# [TRY IT]
Check every line of the data for the string "left" and copy the ones that have it.

-- PROVIDED MATERIAL follows --

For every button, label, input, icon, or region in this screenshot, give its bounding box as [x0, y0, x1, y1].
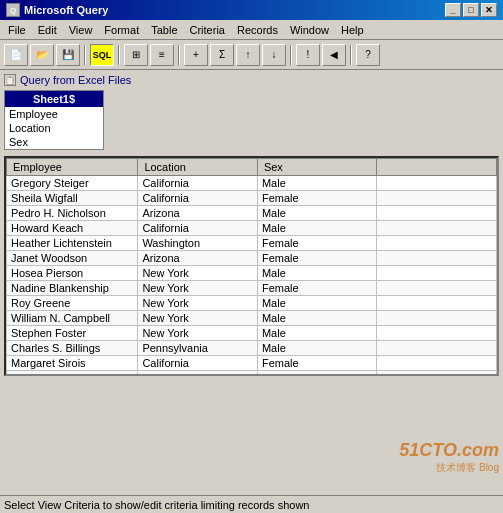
criteria-button[interactable]: ≡: [150, 44, 174, 66]
data-table: EmployeeLocationSex Gregory SteigerCalif…: [6, 158, 497, 376]
table-cell: [377, 221, 497, 236]
table-row[interactable]: Roy GreeneNew YorkMale: [7, 296, 497, 311]
maximize-button[interactable]: □: [463, 3, 479, 17]
table-cell: New York: [138, 326, 258, 341]
table-field-sex[interactable]: Sex: [5, 135, 103, 149]
query-icon: 📋: [4, 74, 16, 86]
table-cell: Gregory Steiger: [7, 176, 138, 191]
table-box-container: Sheet1$ EmployeeLocationSex: [4, 90, 499, 150]
table-field-location[interactable]: Location: [5, 121, 103, 135]
menu-item-table[interactable]: Table: [145, 22, 183, 38]
close-button[interactable]: ✕: [481, 3, 497, 17]
table-cell: [377, 176, 497, 191]
table-cell: California: [138, 356, 258, 371]
sum-button[interactable]: Σ: [210, 44, 234, 66]
show-table-button[interactable]: ⊞: [124, 44, 148, 66]
table-row[interactable]: Charles S. BillingsPennsylvaniaMale: [7, 341, 497, 356]
table-cell: [377, 311, 497, 326]
table-row[interactable]: Howard KeachCaliforniaMale: [7, 221, 497, 236]
table-cell: Female: [257, 251, 377, 266]
table-cell: Howard Keach: [7, 221, 138, 236]
table-cell: Male: [257, 296, 377, 311]
help-button[interactable]: ?: [356, 44, 380, 66]
table-cell: Heather Lichtenstein: [7, 236, 138, 251]
table-cell: Nadine Blankenship: [7, 281, 138, 296]
table-cell: Stephen Foster: [7, 326, 138, 341]
table-row[interactable]: Gregory SteigerCaliforniaMale: [7, 176, 497, 191]
sort-asc-button[interactable]: ↑: [236, 44, 260, 66]
table-row[interactable]: Pedro H. NicholsonArizonaMale: [7, 206, 497, 221]
query-button[interactable]: !: [296, 44, 320, 66]
table-cell: Male: [257, 206, 377, 221]
table-cell: New York: [138, 281, 258, 296]
menu-item-format[interactable]: Format: [98, 22, 145, 38]
table-cell: New York: [138, 266, 258, 281]
query-label-text: Query from Excel Files: [20, 74, 131, 86]
table-cell: [377, 236, 497, 251]
status-text: Select View Criteria to show/edit criter…: [4, 499, 309, 511]
table-cell: New York: [138, 311, 258, 326]
toolbar: 📄📂💾SQL⊞≡+Σ↑↓!◀?: [0, 40, 503, 70]
column-header-empty: [377, 159, 497, 176]
table-row[interactable]: Janet WoodsonArizonaFemale: [7, 251, 497, 266]
table-cell: Male: [257, 221, 377, 236]
sort-desc-button[interactable]: ↓: [262, 44, 286, 66]
menu-item-file[interactable]: File: [2, 22, 32, 38]
menu-item-view[interactable]: View: [63, 22, 99, 38]
table-cell: PhyllisTodd: [7, 371, 138, 377]
menu-item-edit[interactable]: Edit: [32, 22, 63, 38]
column-header-Sex: Sex: [257, 159, 377, 176]
table-cell: Male: [257, 176, 377, 191]
toolbar-sep-3: [178, 45, 180, 65]
minimize-button[interactable]: _: [445, 3, 461, 17]
table-cell: [377, 326, 497, 341]
table-row[interactable]: Sheila WigfallCaliforniaFemale: [7, 191, 497, 206]
table-cell: [377, 356, 497, 371]
query-label: 📋 Query from Excel Files: [4, 74, 499, 86]
table-cell: Pennsylvania: [138, 341, 258, 356]
table-row[interactable]: PhyllisToddMassachusettsFemale: [7, 371, 497, 377]
table-row[interactable]: Stephen FosterNew YorkMale: [7, 326, 497, 341]
table-row[interactable]: Nadine BlankenshipNew YorkFemale: [7, 281, 497, 296]
table-row[interactable]: Heather LichtensteinWashingtonFemale: [7, 236, 497, 251]
table-row[interactable]: Hosea PiersonNew YorkMale: [7, 266, 497, 281]
table-cell: Male: [257, 266, 377, 281]
table-cell: Female: [257, 371, 377, 377]
new-button[interactable]: 📄: [4, 44, 28, 66]
table-cell: William N. Campbell: [7, 311, 138, 326]
table-cell: Janet Woodson: [7, 251, 138, 266]
add-col-button[interactable]: +: [184, 44, 208, 66]
table-box-header: Sheet1$: [5, 91, 103, 107]
column-header-Employee: Employee: [7, 159, 138, 176]
table-cell: Male: [257, 341, 377, 356]
open-button[interactable]: 📂: [30, 44, 54, 66]
table-cell: [377, 371, 497, 377]
table-cell: Hosea Pierson: [7, 266, 138, 281]
table-cell: [377, 206, 497, 221]
data-grid-area[interactable]: EmployeeLocationSex Gregory SteigerCalif…: [4, 156, 499, 376]
save-button[interactable]: 💾: [56, 44, 80, 66]
table-cell: Male: [257, 326, 377, 341]
table-cell: Female: [257, 191, 377, 206]
menu-item-help[interactable]: Help: [335, 22, 370, 38]
table-cell: California: [138, 221, 258, 236]
table-field-employee[interactable]: Employee: [5, 107, 103, 121]
table-cell: [377, 341, 497, 356]
title-bar: Q Microsoft Query _ □ ✕: [0, 0, 503, 20]
table-row[interactable]: Margaret SiroisCaliforniaFemale: [7, 356, 497, 371]
menu-item-records[interactable]: Records: [231, 22, 284, 38]
table-cell: [377, 251, 497, 266]
table-cell: Margaret Sirois: [7, 356, 138, 371]
watermark-sub: 技术博客 Blog: [436, 461, 499, 475]
table-cell: Sheila Wigfall: [7, 191, 138, 206]
table-cell: Female: [257, 281, 377, 296]
table-cell: Female: [257, 236, 377, 251]
sql-button[interactable]: SQL: [90, 44, 114, 66]
table-cell: Pedro H. Nicholson: [7, 206, 138, 221]
menu-item-window[interactable]: Window: [284, 22, 335, 38]
table-row[interactable]: William N. CampbellNew YorkMale: [7, 311, 497, 326]
auto-query-button[interactable]: ◀: [322, 44, 346, 66]
table-cell: [377, 266, 497, 281]
menu-item-criteria[interactable]: Criteria: [184, 22, 231, 38]
table-cell: California: [138, 191, 258, 206]
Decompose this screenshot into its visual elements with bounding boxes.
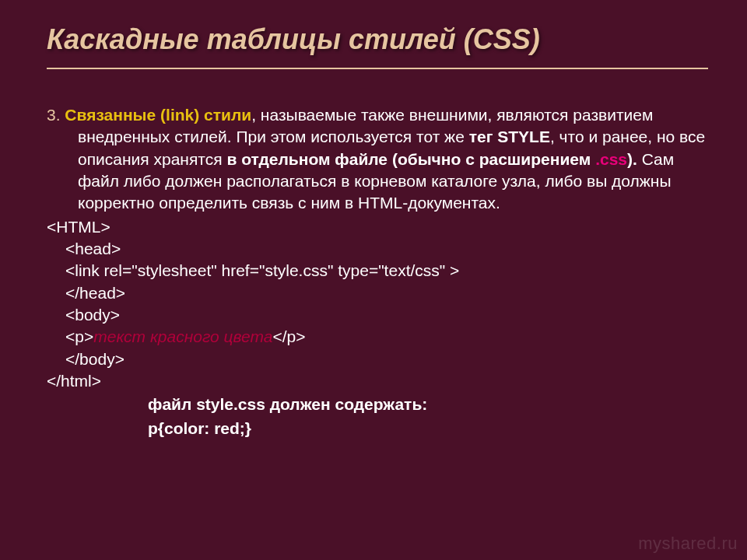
code-italic-text: текст красного цвета [93,327,272,345]
code-tag: </p> [272,327,305,345]
code-line: <HTML> [47,216,708,238]
footer-note: файл style.css должен содержать: [47,394,708,415]
code-line: </head> [47,282,708,304]
bold-term: тег STYLE [469,128,550,145]
title-divider [47,68,708,69]
main-content: 3. Связанные (link) стили, называемые та… [47,104,708,215]
code-example: <HTML> <head> <link rel="stylesheet" hre… [47,216,708,393]
code-line: <link rel="stylesheet" href="style.css" … [47,260,708,282]
code-line: <p>текст красного цвета</p> [47,326,708,348]
slide-title: Каскадные таблицы стилей (CSS) [47,23,708,56]
code-line: </body> [47,348,708,370]
highlight-term: Связанные (link) стили [65,106,251,124]
bold-red-term: .css [595,150,627,168]
bold-term: ). [627,150,642,168]
code-line: <body> [47,304,708,326]
bold-term: в отдельном файле (обычно с расширением [226,150,595,168]
footer-code: p{color: red;} [47,418,708,439]
code-line: </html> [47,370,708,392]
code-tag: <p> [65,327,93,345]
watermark: myshared.ru [638,534,738,554]
section-number: 3. [47,106,65,124]
code-line: <head> [47,238,708,260]
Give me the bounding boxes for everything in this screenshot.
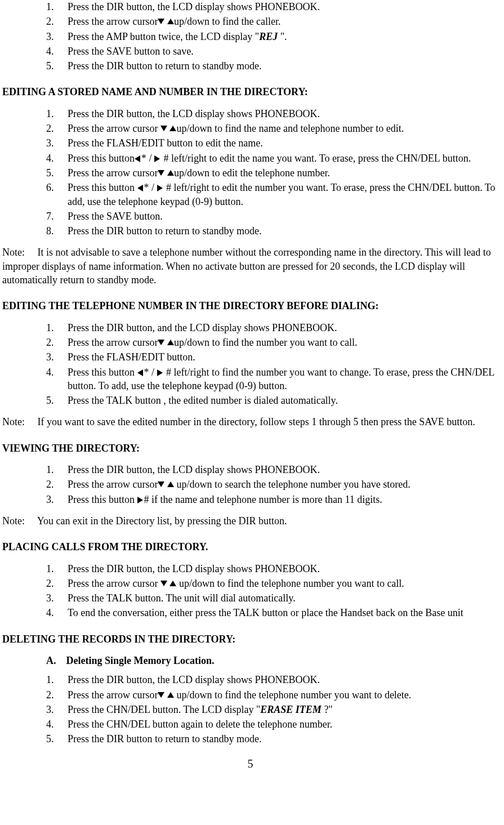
list-text: Press this button* / # left/right to edi…	[68, 151, 498, 165]
list-number: 3.	[46, 30, 68, 43]
list-text: Press the AMP button twice, the LCD disp…	[68, 30, 498, 43]
list-text: Press the DIR button to return to standb…	[68, 224, 498, 238]
list-number: 2.	[46, 15, 68, 28]
list-text: Press the TALK button. The unit will dia…	[68, 591, 498, 605]
arrow-up-icon	[167, 19, 174, 25]
list-text: Press the arrow cursor up/down to find t…	[68, 577, 498, 590]
list-number: 4.	[46, 606, 68, 619]
list-number: 5.	[46, 59, 68, 73]
list-text: Press the FLASH/EDIT button.	[68, 350, 498, 364]
heading-edit-before-dial: EDITING THE TELEPHONE NUMBER IN THE DIRE…	[2, 299, 498, 313]
list-item: 3.Press this button # if the name and te…	[2, 493, 498, 506]
list-item: 4.Press the CHN/DEL button again to dele…	[2, 717, 498, 731]
deleting-steps: 1.Press the DIR button, the LCD display …	[2, 673, 498, 746]
list-text: Press the DIR button, the LCD display sh…	[68, 673, 498, 686]
arrow-up-icon	[167, 170, 174, 177]
placing-calls-steps: 1.Press the DIR button, the LCD display …	[2, 562, 498, 620]
edit-name-number-steps: 1.Press the DIR button, the LCD display …	[2, 107, 498, 238]
subheading-delete-single: A. Deleting Single Memory Location.	[2, 654, 498, 667]
arrow-left-icon	[137, 185, 144, 191]
list-number: 4.	[46, 151, 68, 165]
list-item: 2.Press the arrow cursor up/down to find…	[2, 688, 498, 702]
list-text: Press the arrow cursor up/down to find t…	[68, 688, 498, 702]
list-number: 2.	[46, 122, 68, 135]
list-text: Press the TALK button , the edited numbe…	[68, 394, 498, 407]
list-item: 6.Press this button * / # left/right to …	[2, 181, 498, 208]
list-text: Press the SAVE button to save.	[68, 44, 498, 58]
list-item: 2.Press the arrow cursor up/down to find…	[2, 15, 498, 28]
heading-placing-calls: PLACING CALLS FROM THE DIRECTORY.	[2, 540, 498, 554]
list-item: 1.Press the DIR button, the LCD display …	[2, 107, 498, 121]
list-text: Press the SAVE button.	[68, 209, 498, 223]
note-viewing: Note: You can exit in the Directory list…	[2, 514, 498, 528]
list-text: Press the DIR button, the LCD display sh…	[68, 0, 498, 14]
arrow-down-icon	[158, 340, 164, 346]
list-number: 8.	[46, 224, 68, 238]
arrow-up-icon	[167, 340, 174, 346]
list-text: Press the arrow cursor up/down to find t…	[68, 122, 498, 135]
note-edit-before-dial: Note: If you want to save the edited num…	[2, 415, 498, 429]
arrow-down-icon	[160, 581, 167, 587]
list-text: Press the arrow cursor up/down to edit t…	[68, 166, 498, 180]
list-text: Press this button # if the name and tele…	[68, 493, 498, 506]
list-text: Press this button * / # left/right to ed…	[68, 181, 498, 208]
list-number: 7.	[46, 209, 68, 223]
list-item: 4.Press this button * / # left/right to …	[2, 365, 498, 393]
list-text: Press the DIR button, the LCD display sh…	[68, 562, 498, 576]
list-item: 3.Press the TALK button. The unit will d…	[2, 591, 498, 605]
list-number: 6.	[46, 181, 68, 194]
list-number: 1.	[46, 321, 68, 335]
list-text: Press the arrow cursor up/down to find t…	[68, 15, 498, 28]
list-text: Press the arrow cursor up/down to find t…	[68, 336, 498, 349]
list-item: 2.Press the arrow cursor up/down to sear…	[2, 478, 498, 491]
list-text: Press the DIR button, the LCD display sh…	[68, 107, 498, 121]
list-text: Press the FLASH/EDIT button to edit the …	[68, 136, 498, 150]
arrow-up-icon	[167, 481, 174, 488]
list-number: 1.	[46, 562, 68, 576]
list-number: 3.	[46, 350, 68, 364]
list-number: 3.	[46, 703, 68, 716]
intro-steps: 1.Press the DIR button, the LCD display …	[2, 0, 498, 73]
list-number: 3.	[46, 493, 68, 506]
heading-deleting: DELETING THE RECORDS IN THE DIRECTORY:	[2, 632, 498, 646]
list-number: 3.	[46, 136, 68, 150]
list-item: 5.Press the DIR button to return to stan…	[2, 732, 498, 746]
list-number: 1.	[46, 673, 68, 686]
list-item: 1.Press the DIR button, the LCD display …	[2, 673, 498, 686]
list-number: 4.	[46, 365, 68, 379]
list-item: 2.Press the arrow cursor up/down to find…	[2, 577, 498, 590]
list-number: 5.	[46, 732, 68, 746]
emphasis-text: REJ	[259, 31, 278, 42]
list-item: 3.Press the AMP button twice, the LCD di…	[2, 30, 498, 43]
list-text: To end the conversation, either press th…	[68, 606, 498, 619]
viewing-steps: 1.Press the DIR button, the LCD display …	[2, 463, 498, 506]
list-text: Press the DIR button, and the LCD displa…	[68, 321, 498, 335]
list-item: 7.Press the SAVE button.	[2, 209, 498, 223]
list-item: 2.Press the arrow cursor up/down to find…	[2, 122, 498, 135]
list-number: 5.	[46, 166, 68, 180]
list-number: 2.	[46, 577, 68, 590]
arrow-up-icon	[170, 126, 176, 132]
arrow-down-icon	[158, 19, 164, 25]
list-item: 1.Press the DIR button, the LCD display …	[2, 463, 498, 476]
list-item: 1.Press the DIR button, the LCD display …	[2, 562, 498, 576]
emphasis-text: ERASE ITEM	[260, 704, 324, 715]
list-text: Press the DIR button, the LCD display sh…	[68, 463, 498, 476]
arrow-down-icon	[158, 481, 164, 488]
list-item: 5.Press the DIR button to return to stan…	[2, 59, 498, 73]
heading-edit-name-number: EDITING A STORED NAME AND NUMBER IN THE …	[2, 85, 498, 99]
list-text: Press the CHN/DEL button again to delete…	[68, 717, 498, 731]
list-number: 4.	[46, 44, 68, 58]
arrow-up-icon	[170, 581, 176, 587]
list-number: 4.	[46, 717, 68, 731]
list-item: 2.Press the arrow cursor up/down to find…	[2, 336, 498, 349]
arrow-down-icon	[160, 126, 167, 132]
list-number: 2.	[46, 478, 68, 491]
list-item: 4.To end the conversation, either press …	[2, 606, 498, 619]
list-text: Press this button * / # left/right to fi…	[68, 365, 498, 393]
page-number: 5	[2, 756, 498, 772]
list-item: 5.Press the arrow cursor up/down to edit…	[2, 166, 498, 180]
list-item: 3.Press the CHN/DEL button. The LCD disp…	[2, 703, 498, 716]
arrow-left-icon	[137, 369, 144, 376]
list-item: 5.Press the TALK button , the edited num…	[2, 394, 498, 407]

-- PROVIDED MATERIAL concluded --

# [OUTPUT FOR THIS EXERCISE]
list-text: Press this button* / # left/right to edi…	[68, 151, 498, 165]
arrow-left-icon	[137, 185, 144, 191]
list-item: 6.Press this button * / # left/right to …	[2, 181, 498, 208]
list-text: Press this button * / # left/right to ed…	[68, 181, 498, 208]
list-item: 4.Press this button * / # left/right to …	[2, 365, 498, 393]
list-text: Press this button * / # left/right to fi…	[68, 365, 498, 393]
arrow-left-icon	[137, 369, 144, 376]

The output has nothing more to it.